== Given data
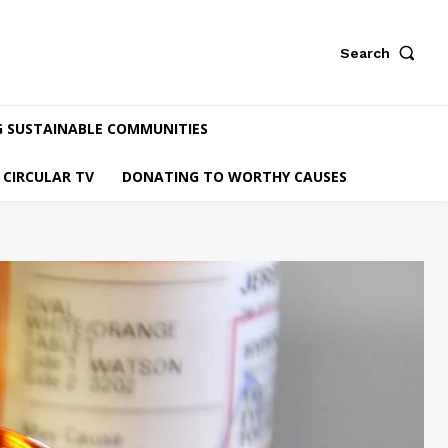
Search
G SUSTAINABLE COMMUNITIES
CIRCULAR TV
DONATING TO WORTHY CAUSES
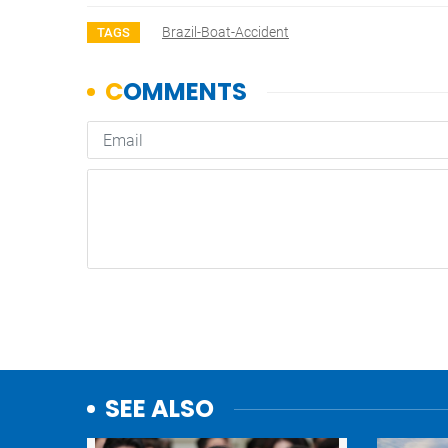
Brazil-Boat-Accident
TAGS
SEE ALSO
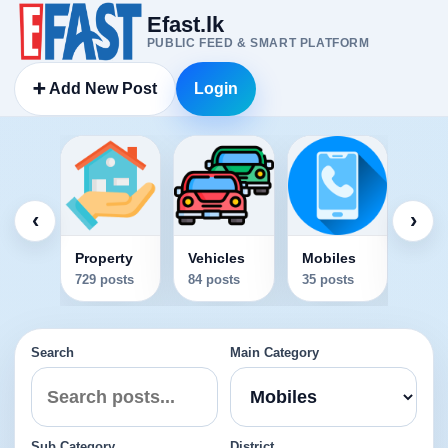
Efast.lk
PUBLIC FEED & SMART PLATFORM
➕ Add New Post
Login
Elec
34 po
‹
›
Property
Vehicles
Mobiles
729 posts
84 posts
35 posts
Search
Main Category
Sub Category
District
====
▶ Aim of the task: Leave the pictures out. Transcribe exactly the lines from the one with "CIRCULAR TV" through the end of the records.

▶ Answer below:
CIRCULAR TV
DONATING TO WORTHY CAUSES
Brazil-Boat-Accident
TAGS
SEE ALSO
Efast.lk
PUBLIC FEED & SMART PLATFORM
➕ Add New Post
Login
Elec
34 po
‹
›
Property
Vehicles
Mobiles
729 posts
84 posts
35 posts
Search
Main Category
Sub Category
District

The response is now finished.